What happens to people who score high on bigotry and authoritarianism, but are not the in-group

Assume you’re a Zoroastrian in Iran, or black in America, or an atheist in Saudi Arabia.

You score high on tests for bigotry and authoritarianism. If you were part of the in group (Shia muslim in Iran, white in the US, Sunni Muslim in Saudi Arabia, etc) then you probably become an angry, aggressive militant filled with hate and anger about all the impure outsiders in your culture.

What happens to people who score high on these personality traits but who are not part of the in group in a culture, or are targets for prejudice and violence by the in group?

I imagine they fare poorly. People opposed to bigotry don’t like them because they’re bigots. And the other bigots don’t like them because they’re the wrong type of bigot.

You end up as miserable clowns:

Nation of Islam - Wikipedia Jewish Defense League - Wikipedia

Almost always, people like this can find some sub-group nearby that they can look down on. QAnd looking down on some ‘other’ group seems to be a major part of that personality type.

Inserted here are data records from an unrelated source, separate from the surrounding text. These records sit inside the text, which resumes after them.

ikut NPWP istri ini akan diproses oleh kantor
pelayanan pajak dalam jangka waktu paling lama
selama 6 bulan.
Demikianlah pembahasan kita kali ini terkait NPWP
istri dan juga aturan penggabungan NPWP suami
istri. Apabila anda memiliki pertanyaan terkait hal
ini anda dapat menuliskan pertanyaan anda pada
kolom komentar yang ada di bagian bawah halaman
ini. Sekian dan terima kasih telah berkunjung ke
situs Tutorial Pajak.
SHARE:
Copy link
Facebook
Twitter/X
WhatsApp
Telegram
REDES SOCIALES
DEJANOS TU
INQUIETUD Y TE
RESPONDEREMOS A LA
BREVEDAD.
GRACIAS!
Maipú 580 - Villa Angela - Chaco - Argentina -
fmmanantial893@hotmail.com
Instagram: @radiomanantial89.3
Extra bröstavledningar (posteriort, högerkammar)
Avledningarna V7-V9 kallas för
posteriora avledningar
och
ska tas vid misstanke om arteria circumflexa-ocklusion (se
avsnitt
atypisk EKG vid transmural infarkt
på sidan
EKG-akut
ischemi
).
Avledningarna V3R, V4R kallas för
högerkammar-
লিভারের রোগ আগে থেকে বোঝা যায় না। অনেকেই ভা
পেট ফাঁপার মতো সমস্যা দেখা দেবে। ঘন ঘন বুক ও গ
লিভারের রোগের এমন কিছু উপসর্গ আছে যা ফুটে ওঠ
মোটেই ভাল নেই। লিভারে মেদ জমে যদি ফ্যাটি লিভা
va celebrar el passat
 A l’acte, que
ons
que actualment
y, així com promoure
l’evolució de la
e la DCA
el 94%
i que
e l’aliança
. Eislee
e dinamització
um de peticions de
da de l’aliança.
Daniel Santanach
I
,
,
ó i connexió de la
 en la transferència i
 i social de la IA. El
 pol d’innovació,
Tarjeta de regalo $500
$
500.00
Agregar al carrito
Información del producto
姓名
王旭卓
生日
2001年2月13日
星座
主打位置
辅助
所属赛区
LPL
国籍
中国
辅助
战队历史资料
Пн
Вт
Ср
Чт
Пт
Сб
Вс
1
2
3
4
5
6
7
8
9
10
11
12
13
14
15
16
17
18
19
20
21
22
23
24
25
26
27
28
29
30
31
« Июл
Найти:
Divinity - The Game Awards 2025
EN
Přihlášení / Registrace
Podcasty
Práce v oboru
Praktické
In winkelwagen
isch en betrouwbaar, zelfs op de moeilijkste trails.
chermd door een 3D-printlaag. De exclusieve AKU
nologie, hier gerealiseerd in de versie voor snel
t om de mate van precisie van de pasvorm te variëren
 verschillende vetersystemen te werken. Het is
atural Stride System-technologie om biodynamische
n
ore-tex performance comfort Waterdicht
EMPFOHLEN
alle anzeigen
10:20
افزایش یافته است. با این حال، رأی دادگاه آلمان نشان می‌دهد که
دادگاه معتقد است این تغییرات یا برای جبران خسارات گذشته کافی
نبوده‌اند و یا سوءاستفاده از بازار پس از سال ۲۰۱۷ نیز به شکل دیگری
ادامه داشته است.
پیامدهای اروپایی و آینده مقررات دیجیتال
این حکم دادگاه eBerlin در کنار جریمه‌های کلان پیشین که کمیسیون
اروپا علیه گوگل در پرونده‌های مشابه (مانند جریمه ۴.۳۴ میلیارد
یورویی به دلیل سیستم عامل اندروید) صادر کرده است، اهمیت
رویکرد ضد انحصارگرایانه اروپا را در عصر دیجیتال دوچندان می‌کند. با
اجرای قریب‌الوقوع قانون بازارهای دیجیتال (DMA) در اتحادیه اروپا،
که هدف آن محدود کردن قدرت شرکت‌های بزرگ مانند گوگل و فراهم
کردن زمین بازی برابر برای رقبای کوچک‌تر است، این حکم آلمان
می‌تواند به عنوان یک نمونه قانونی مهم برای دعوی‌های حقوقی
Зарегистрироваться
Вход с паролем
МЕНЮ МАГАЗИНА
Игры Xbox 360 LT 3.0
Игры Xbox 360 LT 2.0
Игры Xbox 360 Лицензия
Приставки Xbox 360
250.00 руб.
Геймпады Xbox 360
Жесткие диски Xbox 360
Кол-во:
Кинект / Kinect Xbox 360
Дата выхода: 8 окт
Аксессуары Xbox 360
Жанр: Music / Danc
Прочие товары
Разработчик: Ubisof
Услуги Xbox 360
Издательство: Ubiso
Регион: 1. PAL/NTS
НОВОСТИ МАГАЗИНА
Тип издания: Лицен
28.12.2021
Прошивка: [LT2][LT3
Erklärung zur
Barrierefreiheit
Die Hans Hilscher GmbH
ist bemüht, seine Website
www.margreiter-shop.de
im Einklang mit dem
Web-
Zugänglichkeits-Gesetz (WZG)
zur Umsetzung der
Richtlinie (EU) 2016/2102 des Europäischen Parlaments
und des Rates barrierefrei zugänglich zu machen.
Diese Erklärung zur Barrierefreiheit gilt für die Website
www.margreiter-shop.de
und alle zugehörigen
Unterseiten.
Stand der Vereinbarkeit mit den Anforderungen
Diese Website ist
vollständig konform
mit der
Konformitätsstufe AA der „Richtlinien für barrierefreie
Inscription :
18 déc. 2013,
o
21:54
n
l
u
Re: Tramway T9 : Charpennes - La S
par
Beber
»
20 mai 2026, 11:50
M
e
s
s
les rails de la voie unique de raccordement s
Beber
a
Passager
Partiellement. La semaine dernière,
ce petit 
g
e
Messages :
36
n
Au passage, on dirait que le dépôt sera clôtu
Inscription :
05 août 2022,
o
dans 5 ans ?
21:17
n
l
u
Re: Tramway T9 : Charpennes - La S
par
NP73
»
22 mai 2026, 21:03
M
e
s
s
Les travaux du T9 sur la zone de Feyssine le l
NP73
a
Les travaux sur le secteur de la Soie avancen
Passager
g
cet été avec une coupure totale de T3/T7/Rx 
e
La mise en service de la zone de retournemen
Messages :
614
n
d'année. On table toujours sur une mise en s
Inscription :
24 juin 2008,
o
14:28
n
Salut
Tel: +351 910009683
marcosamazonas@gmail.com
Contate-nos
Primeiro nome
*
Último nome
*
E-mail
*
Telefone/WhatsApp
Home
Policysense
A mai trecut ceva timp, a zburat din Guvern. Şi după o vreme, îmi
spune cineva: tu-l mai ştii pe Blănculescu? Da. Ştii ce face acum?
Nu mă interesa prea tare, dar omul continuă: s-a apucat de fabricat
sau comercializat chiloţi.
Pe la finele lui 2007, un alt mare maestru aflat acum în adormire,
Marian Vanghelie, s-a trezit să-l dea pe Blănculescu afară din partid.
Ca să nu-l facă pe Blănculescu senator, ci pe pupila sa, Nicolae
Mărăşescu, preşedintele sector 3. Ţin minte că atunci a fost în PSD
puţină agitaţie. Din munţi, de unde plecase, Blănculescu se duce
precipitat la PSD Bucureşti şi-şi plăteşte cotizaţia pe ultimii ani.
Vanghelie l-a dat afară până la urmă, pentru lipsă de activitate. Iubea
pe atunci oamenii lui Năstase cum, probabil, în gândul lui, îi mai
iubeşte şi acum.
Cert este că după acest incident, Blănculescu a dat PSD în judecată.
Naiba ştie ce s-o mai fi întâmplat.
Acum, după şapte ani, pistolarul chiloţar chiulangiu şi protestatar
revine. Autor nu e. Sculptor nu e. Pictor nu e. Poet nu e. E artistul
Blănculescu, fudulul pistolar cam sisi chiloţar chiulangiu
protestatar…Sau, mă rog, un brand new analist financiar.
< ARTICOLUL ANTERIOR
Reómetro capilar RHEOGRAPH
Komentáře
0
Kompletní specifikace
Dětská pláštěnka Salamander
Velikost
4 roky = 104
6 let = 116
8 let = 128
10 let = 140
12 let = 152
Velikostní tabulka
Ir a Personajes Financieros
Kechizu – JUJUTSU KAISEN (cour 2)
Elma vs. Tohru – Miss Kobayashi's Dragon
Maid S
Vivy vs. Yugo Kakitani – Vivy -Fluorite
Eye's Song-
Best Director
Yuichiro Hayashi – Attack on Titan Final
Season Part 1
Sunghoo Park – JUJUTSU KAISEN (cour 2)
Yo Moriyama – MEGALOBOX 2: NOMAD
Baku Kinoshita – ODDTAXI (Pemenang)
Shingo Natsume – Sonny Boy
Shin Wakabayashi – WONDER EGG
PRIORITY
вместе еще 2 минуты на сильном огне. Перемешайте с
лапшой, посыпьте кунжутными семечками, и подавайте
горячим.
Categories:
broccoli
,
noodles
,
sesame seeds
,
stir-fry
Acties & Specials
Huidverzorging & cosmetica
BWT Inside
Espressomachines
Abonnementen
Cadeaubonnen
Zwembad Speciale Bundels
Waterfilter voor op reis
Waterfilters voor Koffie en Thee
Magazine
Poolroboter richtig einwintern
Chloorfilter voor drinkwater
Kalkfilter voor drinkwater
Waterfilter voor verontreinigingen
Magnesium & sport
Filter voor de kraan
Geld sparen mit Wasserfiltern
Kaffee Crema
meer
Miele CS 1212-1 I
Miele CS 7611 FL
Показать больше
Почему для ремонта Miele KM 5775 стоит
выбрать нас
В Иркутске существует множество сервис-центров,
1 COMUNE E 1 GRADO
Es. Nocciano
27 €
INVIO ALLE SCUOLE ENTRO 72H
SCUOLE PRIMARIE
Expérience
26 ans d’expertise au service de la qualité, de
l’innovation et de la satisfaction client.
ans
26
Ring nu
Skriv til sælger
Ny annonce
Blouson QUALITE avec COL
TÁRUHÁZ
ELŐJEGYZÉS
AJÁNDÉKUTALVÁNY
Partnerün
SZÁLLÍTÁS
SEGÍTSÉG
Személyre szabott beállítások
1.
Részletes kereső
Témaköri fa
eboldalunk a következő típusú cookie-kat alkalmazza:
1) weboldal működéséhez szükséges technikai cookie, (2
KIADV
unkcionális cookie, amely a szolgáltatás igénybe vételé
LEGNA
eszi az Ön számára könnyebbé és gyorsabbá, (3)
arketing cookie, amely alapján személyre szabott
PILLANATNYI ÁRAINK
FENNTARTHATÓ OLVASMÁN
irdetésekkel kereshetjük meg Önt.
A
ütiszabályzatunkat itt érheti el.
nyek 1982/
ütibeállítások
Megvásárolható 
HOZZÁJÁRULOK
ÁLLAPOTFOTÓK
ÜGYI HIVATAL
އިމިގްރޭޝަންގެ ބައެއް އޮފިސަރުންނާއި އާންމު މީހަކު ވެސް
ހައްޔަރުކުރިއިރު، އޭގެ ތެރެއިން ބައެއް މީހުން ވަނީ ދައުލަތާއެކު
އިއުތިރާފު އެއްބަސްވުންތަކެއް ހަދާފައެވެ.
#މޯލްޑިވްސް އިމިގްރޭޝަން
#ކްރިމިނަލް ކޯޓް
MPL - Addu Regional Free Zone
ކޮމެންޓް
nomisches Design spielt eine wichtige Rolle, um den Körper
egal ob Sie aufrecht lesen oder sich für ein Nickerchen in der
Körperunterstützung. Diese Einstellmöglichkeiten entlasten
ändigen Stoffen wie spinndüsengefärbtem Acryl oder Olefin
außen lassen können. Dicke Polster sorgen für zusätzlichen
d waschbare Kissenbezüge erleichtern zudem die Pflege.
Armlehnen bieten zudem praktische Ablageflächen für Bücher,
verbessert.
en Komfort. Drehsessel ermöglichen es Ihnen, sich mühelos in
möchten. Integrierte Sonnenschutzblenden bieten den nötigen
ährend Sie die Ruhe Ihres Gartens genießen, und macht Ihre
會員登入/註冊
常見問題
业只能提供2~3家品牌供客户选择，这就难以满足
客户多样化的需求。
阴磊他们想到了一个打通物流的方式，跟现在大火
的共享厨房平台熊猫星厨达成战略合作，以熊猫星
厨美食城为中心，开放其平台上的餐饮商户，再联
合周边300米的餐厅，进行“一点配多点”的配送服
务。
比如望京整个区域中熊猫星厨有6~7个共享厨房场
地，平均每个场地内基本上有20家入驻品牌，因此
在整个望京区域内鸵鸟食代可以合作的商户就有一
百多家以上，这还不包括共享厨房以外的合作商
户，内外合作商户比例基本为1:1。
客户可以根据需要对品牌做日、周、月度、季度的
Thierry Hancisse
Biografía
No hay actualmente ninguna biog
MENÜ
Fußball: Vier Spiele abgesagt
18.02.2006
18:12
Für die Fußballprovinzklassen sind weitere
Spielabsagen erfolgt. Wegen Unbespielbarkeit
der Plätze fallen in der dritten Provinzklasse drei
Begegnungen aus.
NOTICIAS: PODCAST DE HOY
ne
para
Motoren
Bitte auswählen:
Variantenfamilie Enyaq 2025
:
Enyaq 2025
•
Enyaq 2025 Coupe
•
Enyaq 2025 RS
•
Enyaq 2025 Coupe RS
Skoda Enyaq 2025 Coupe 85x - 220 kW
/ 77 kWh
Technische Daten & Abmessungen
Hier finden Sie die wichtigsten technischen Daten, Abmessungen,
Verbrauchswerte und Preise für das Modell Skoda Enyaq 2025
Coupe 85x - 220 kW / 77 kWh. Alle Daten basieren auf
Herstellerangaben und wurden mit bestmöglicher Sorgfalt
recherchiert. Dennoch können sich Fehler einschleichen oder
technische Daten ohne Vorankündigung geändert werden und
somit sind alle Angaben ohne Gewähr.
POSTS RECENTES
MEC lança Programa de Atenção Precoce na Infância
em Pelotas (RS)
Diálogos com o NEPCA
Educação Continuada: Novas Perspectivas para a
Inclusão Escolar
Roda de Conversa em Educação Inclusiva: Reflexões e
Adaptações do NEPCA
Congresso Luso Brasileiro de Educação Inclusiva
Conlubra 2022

Some of the most strident support for slavery (and later, Jim Crow laws) came from poor whites, people who had never actually owned a slave. (“I may be just a poor sharecropper, but at least I ain’t a n*gger!”)

In India, the lower classes were the most bigoted toward the ‘untouchables’, the very lowest class.

Currently in America, opposition to GLBT equality is very strong among black people. The California Proposition 8 referendum passed on black votes (and a bit of vote fraud). And especially in their own families – black kids who come out are more likely to thrown ouit of their families than white kids.

Religion seems to be a real source for this.
When my Methodist father married my Catholic mother, there were relatives who said “at least it’s not a Lutheran!”. And still felt this way, decades later. And it was relatives in both families who said this!

Every bigoted group seems to find some ‘other’ group they can despise.

I’m reminded of a great joke by Emo Philips:

I grew up in a mostly Jewish neighborhood and went to a grade school that was overwhelmingly Jewish. I was an atheist and was treated very well, enjoying all the great foods my friends family’s served. I got off for xmas and yom kippur. Life was good…

Then in 4th grade an Iranian family moved in and their son attended my grade school. He got beat up several times a week. Not because the kids were vicious or anything, but because he was vocally antisemitic. Every fucking day he’d find a reason to rant about how “Jews are worse than dogs” and shit like that. Kids had no choice but to beat him up.

I am thinking of Sonny Liston, the former heavyweight boxing champion.

He grew up sharecropper-poor - he was one of 25 children of an abusive father. He was far from stupid, but he was almost uneducated, more or less illiterate, and this was back in the days of Jim Crow. He reacted by becoming the Bad N*gger of the white establishment’s nightmare - armed robber, headbreaker for the unions, and a terrifying presence where ever he went. He didn’t need a group to look down on - everyone looked down on him, and he reacted by scaring them.

So sometimes that’s how haters react - they hate back, and not just at one group. They don’t identify with any “in-group” - they are their own in-group.